An accompanying exhibition a the Tate Britain opening on September 25 will showcase the work of the shortlisted artists.
"For their participation in documenta 14 and their solo exhibitions Counter Investigations: Forensic Architecture at the Institute of Contemporary Arts in London, Forensic Architecture: Towards an Investigative Aesthetics at MACBA Barcelona and Forensic Architecture: Towards an Investigative Aesthetics at MUAC Mexico. The jury praised Forensic Architecture for developing highly innovative methods for sourcing and visualising evidence relating to human rights abuses around the world, used in courts of law as well as exhibitions of art and architecture."
"For his participation in documenta 14 and solo exhibition Naeem Mohaiemen: There is No Last Man at MoMA PS1, New York. The jury was struck by the way Mohaiemen’s films explore post-colonial identity, migration, exile and refuge through narratives using fiction and social history that combine the traumas of history with his own family stories. In his films, installations, and essays, Mohaiemen reflects on radical left politics from around the world, investigating memories of political utopias and the legacies of colonialism."
"For her solo exhibition BRIDGIT / Stoneymollan Trail at Bergen Kunsthall. The jury praised Prodger for the nuanced way in which she deals with identity politics, particularly from a queer perspective. Using a range of technologies from old camcorders to iPhones, Prodger’s films build a complex narrative exploring relationships between queer bodies, landscape, language, technology and time."
Luke Willis Thompson
"For his solo exhibition Autoportrait at Chisenhale, London. The jury particularly noted the meditative nature of Willis Thompson’s black and white 35mm portrait of Diamond Reynolds. In this deeply affecting study of grief, the artist addresses representations of race and police violence. An homage as well as a critique of Andy Warhol’s Screen Tests, the artist contrasts analogue and new media. Working in film and performance, Willis Thompson investigates the treatment of minority communities and the way objects, places and people can be imbued with violence."

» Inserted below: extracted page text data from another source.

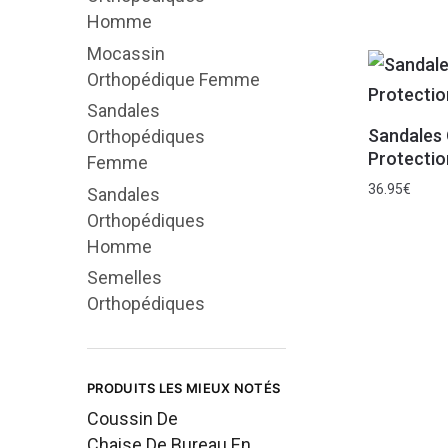
Homme
Mocassin
Orthopédique Femme
Sandales
Sandales
Orthopédiques
Protectio
Femme
36.95
€
Sandales
Orthopédiques
Homme
Semelles
Orthopédiques
PRODUITS LES MIEUX NOTÉS
Coussin De
Chaise De Bureau En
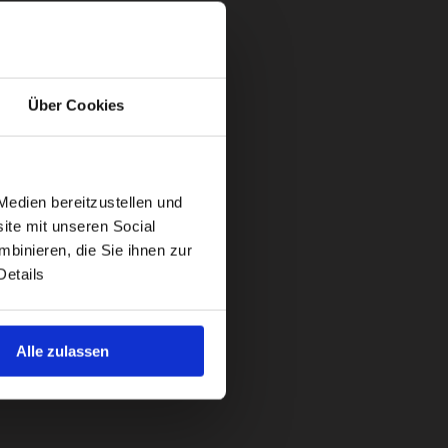
Über Cookies
Medien bereitzustellen und
ite mit unseren Social
binieren, die Sie ihnen zur
Details
Alle zulassen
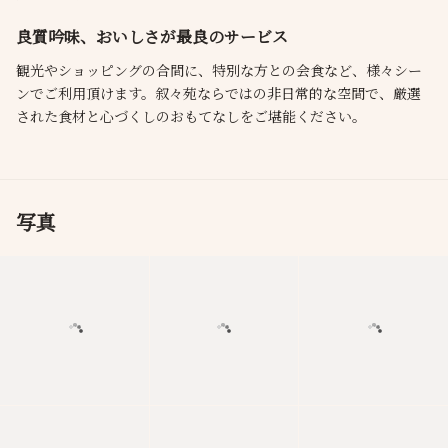
良質吟味、おいしさが最良のサービス
観光やショッピングの合間に、特別な方との会食など、様々シー
ンでご利用頂けます。叙々苑ならではの非日常的な空間で、厳選
された食材と心づくしのおもてなしをご堪能ください。
写真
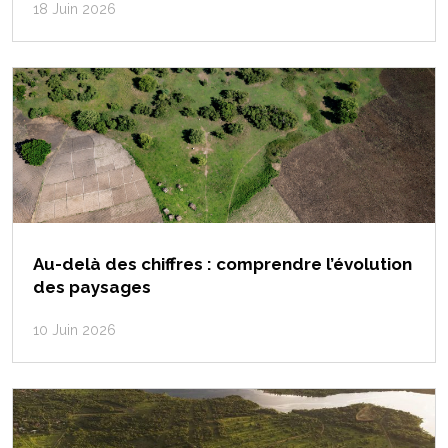
18 Juin 2026
Au-delà des chiffres : comprendre l’évolution
des paysages
10 Juin 2026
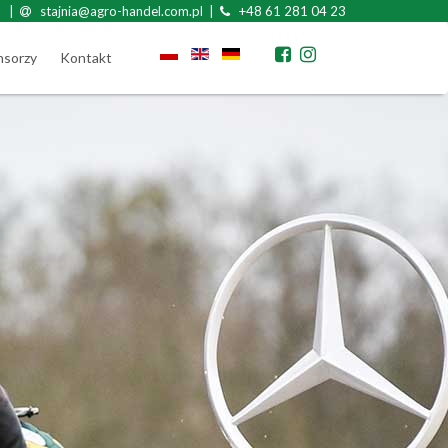
|
stajnia@agro-handel.com.pl |
+48 61 281 04 23
nsorzy
Kontakt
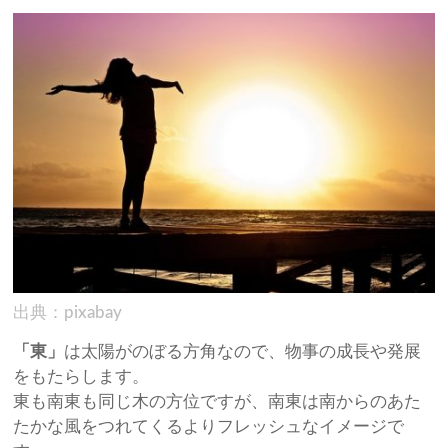
出典：pixabay
「東」
は太陽がのぼる方角なので、物事の成長や発展
をもたらします。
東も南東も同じ木の方位ですが、南東は南からのあた
たかな風をつれてくるよりフレッシュなイメージで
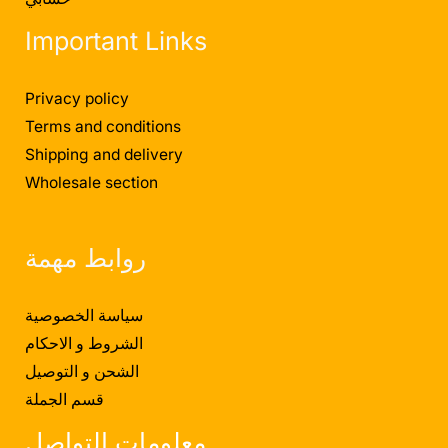
Important Links
Privacy policy
Terms and conditions
Shipping and delivery
Wholesale section
روابط مهمة
سياسة الخصوصية
الشروط و الاحكام
الشحن و التوصيل
قسم الجملة
معلومات التواصل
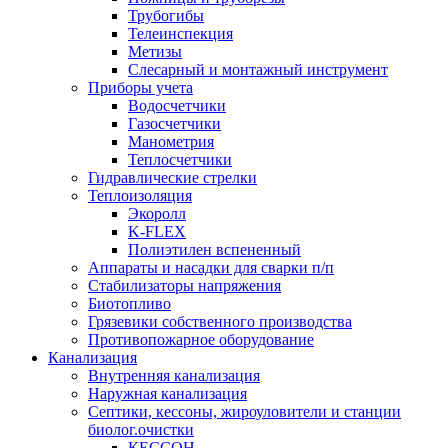
Трубогибы
Телеинспекция
Метизы
Слесарный и монтажный инструмент
Приборы учета
Водосчетчики
Газосчетчики
Манометрия
Теплосчетчики
Гидравлические стрелки
Теплоизоляция
Экоролл
K-FLEX
Полиэтилен вспененный
Аппараты и насадки для сварки п/п
Стабилизаторы напряжения
Биотопливо
Грязевики собственного производства
Противопожарное оборудование
Канализация
Внутренняя канализация
Наружная канализация
Септики, кессоны, жироуловители и станции
биолог.очистки
КЕССОН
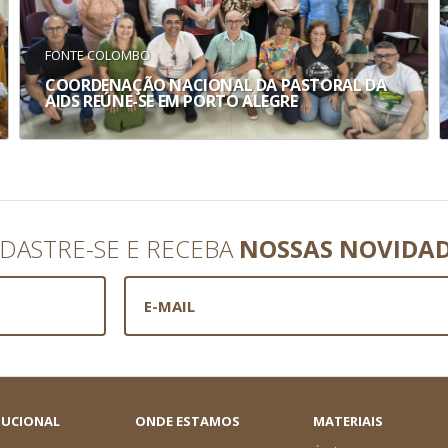
FONTE COLOMBO
COORDENAÇÃO NACIONAL DA PASTORAL DA
AIDS REÚNE-SE EM PORTO ALEGRE
DASTRE-SE E RECEBA
NOSSAS NOVIDA
TUCIONAL
ONDE ESTAMOS
MATERIAIS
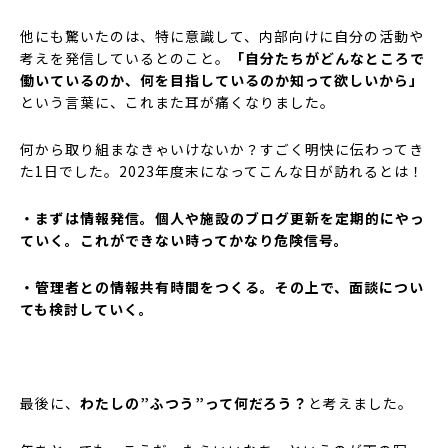
他にも驚いたのは、特に意識して、内部向けに自分の活動や
考えを発信しているとのこと。
「自分たちがどんなところで
働いているのか、何を目指しているのか知って欲しいから」
という言葉に、これまた耳が痛くなりました。
何から取り組まなきゃいけないか？すごく明快に伝わってき
た1日でした。2023年度末になってこんな日が訪れるとは！
・まずは情報発信。個人や施設のブログ更新を定期的にやっ
ていく。これができない時ってかなり危険信号。
・管理者との情報共有時間をつくる。その上で、面談につい
ても検討していく。
最後に、
わたしの”ふつう”って何だろう？
と考えました。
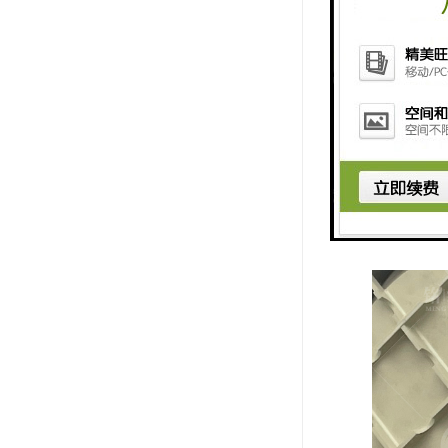
HMPP一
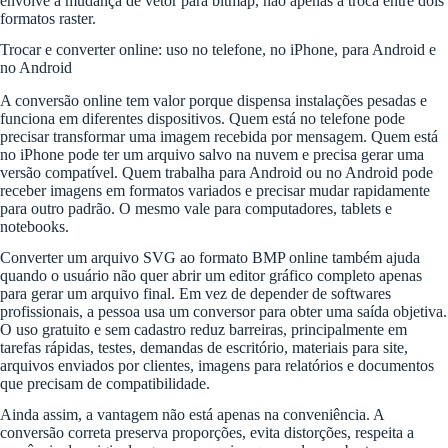
envolve a mudança de vetor para bitmap, não apenas a troca entre dois
formatos raster.
Trocar e converter online: uso no telefone, no iPhone, para Android e
no Android
A conversão online tem valor porque dispensa instalações pesadas e
funciona em diferentes dispositivos. Quem está no telefone pode
precisar transformar uma imagem recebida por mensagem. Quem está
no iPhone pode ter um arquivo salvo na nuvem e precisa gerar uma
versão compatível. Quem trabalha para Android ou no Android pode
receber imagens em formatos variados e precisar mudar rapidamente
para outro padrão. O mesmo vale para computadores, tablets e
notebooks.
Converter um arquivo SVG ao formato BMP online também ajuda
quando o usuário não quer abrir um editor gráfico completo apenas
para gerar um arquivo final. Em vez de depender de softwares
profissionais, a pessoa usa um conversor para obter uma saída objetiva.
O uso gratuito e sem cadastro reduz barreiras, principalmente em
tarefas rápidas, testes, demandas de escritório, materiais para site,
arquivos enviados por clientes, imagens para relatórios e documentos
que precisam de compatibilidade.
Ainda assim, a vantagem não está apenas na conveniência. A
conversão correta preserva proporções, evita distorções, respeita a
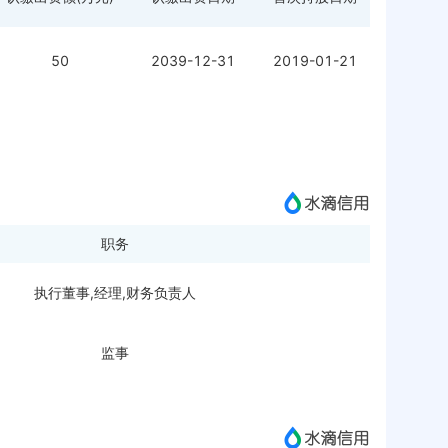
50
2039-12-31
2019-01-21
职务
执行董事,经理,财务负责人
监事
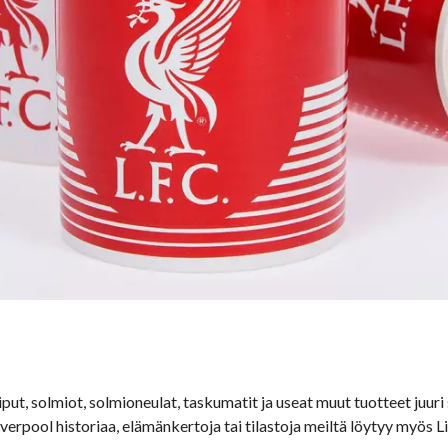
liput, solmiot, solmioneulat, taskumatit ja useat muut tuotteet ju
iverpool historiaa, elämänkertoja tai tilastoja meiltä löytyy myös L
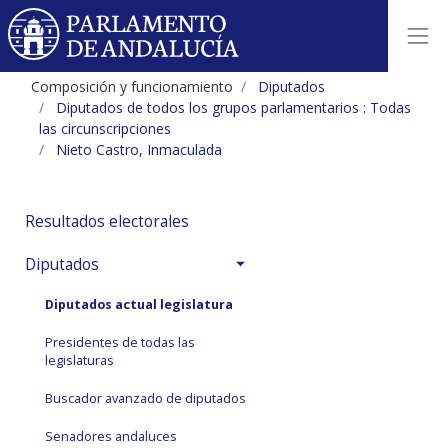
Composición y funcionamiento
Diputados
Diputados de todos los grupos parlamentarios : Todas
las circunscripciones
Nieto Castro, Inmaculada
Resultados electorales
Diputados
Diputados actual legislatura
Presidentes de todas las
legislaturas
Buscador avanzado de diputados
Senadores andaluces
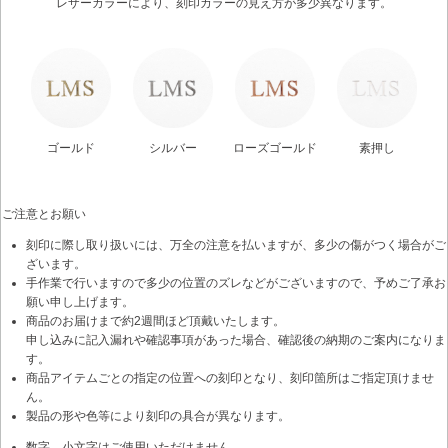
レザーカラーにより、刻印カラーの見え方が多少異なります。
ゴールド
シルバー
ローズゴールド
素押し
ご注意とお願い
刻印に際し取り扱いには、万全の注意を払いますが、多少の傷がつく場合がご
ざいます。
手作業で行いますので多少の位置のズレなどがございますので、予めご了承お
願い申し上げます。
商品のお届けまで約2週間ほど頂戴いたします。
申し込みに記入漏れや確認事項があった場合、確認後の納期のご案内になりま
す。
商品アイテムごとの指定の位置への刻印となり、刻印箇所はご指定頂けませ
ん。
製品の形や色等により刻印の具合が異なります。
数字、小文字はご使用いただけません。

The Turner Prize 2018 jury comprises Oliver Basciano, art critic and International Editor at ArtReview; Elena Filipovic, Director of Kunsthalle Basel; Lisa Le Feuvre, Executive Director of Holt-Smithson Foundation; Tom McCarthy, novelist and Visiting Professor, Royal College of Art; and Alex Farquharson, Jury Chair and Director of Tate Britain. The Turner Prize curators this year are Linsey Young, Curator, British Contemporary Art and Elsa Coustou, Assistant Curator, British Contemporary Art, Tate.